Pay at the CNB to rise by an average of 4.9% in 2026
Staff pay at the Czech National Bank will increase by an average of 4.9% next year. This increase was agreed by the Bank Board and the trade union. The pace of growth is consistent with the current economic situation in the Czech Republic and with the CNB’s successful fulfilment of its statutory objectives, particularly maintaining low inflation.
“The future is shaped by actions, not words. Pay at the CNB will rise at a reasonable rate again. We keep year-on-year growth in operating expenses below 5% every year. We lead by example. We want to be the best employer in the Czech Republic and deliver low inflation, financial stability and innovation for the future,” said CNB Governor Aleš Michl.
“Real pay growth for employees in 2026 and a stable system of staff benefits – this was our goal in this year’s collective bargaining and it is reflected in the signed collective agreement. The agreement guarantees employees stable conditions for their work and for meeting their personal and family needs, while also setting the necessary framework for ongoing social dialogue between the trade union and the CNB,” said Jitka Svobodová, Chair of the CNB trade union committee.

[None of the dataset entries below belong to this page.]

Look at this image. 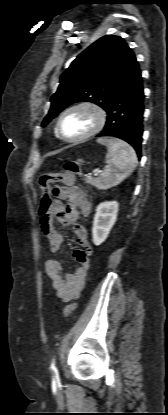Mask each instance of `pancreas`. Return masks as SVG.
<instances>
[{"label":"pancreas","mask_w":168,"mask_h":415,"mask_svg":"<svg viewBox=\"0 0 168 415\" xmlns=\"http://www.w3.org/2000/svg\"><path fill=\"white\" fill-rule=\"evenodd\" d=\"M85 182L88 183V184H90V185H93V186H95L97 184L96 179L90 178V177H86L85 178Z\"/></svg>","instance_id":"cf45deb5"}]
</instances>
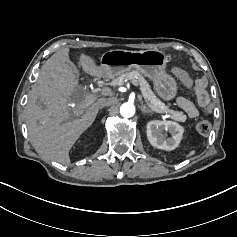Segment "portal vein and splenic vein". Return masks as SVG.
<instances>
[{"instance_id":"obj_1","label":"portal vein and splenic vein","mask_w":237,"mask_h":237,"mask_svg":"<svg viewBox=\"0 0 237 237\" xmlns=\"http://www.w3.org/2000/svg\"><path fill=\"white\" fill-rule=\"evenodd\" d=\"M131 81V79H130ZM132 85L137 89L139 86L136 84L137 82L133 79L131 81ZM142 95V94H141ZM143 96V95H142ZM143 100H145V103L148 105V108H150L151 110H154L158 113H161V112H169V113H172V114H177V111L175 110H172V109H159L158 107H156L153 103L149 102L148 100H146V96H143Z\"/></svg>"}]
</instances>
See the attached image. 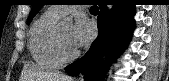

In addition to its main objectives – low inflation and financial stability – the CNB supervises the financial market, manages cash circulation and payment systems, and performs other key functions. It also focuses on keeping its financial performance sustainable in the long term, modernising payment infrastructure, digitalising services for public and government clients, and improving the results of its work. It is gradually adjusting the composition of its international reserves, has eliminated 5% of jobs – including some managerial positions – in a rationalisation process, and promotes active use of modern technologies, including artificial intelligence.
The CNB is not part of the public budgets of the Czech Republic. On the contrary, it is strictly separated from them by law. In accordance with the law, it defrays the costs of its operations from its income. Therefore, it is not paid from taxes and its costs are not covered by the taxpayer.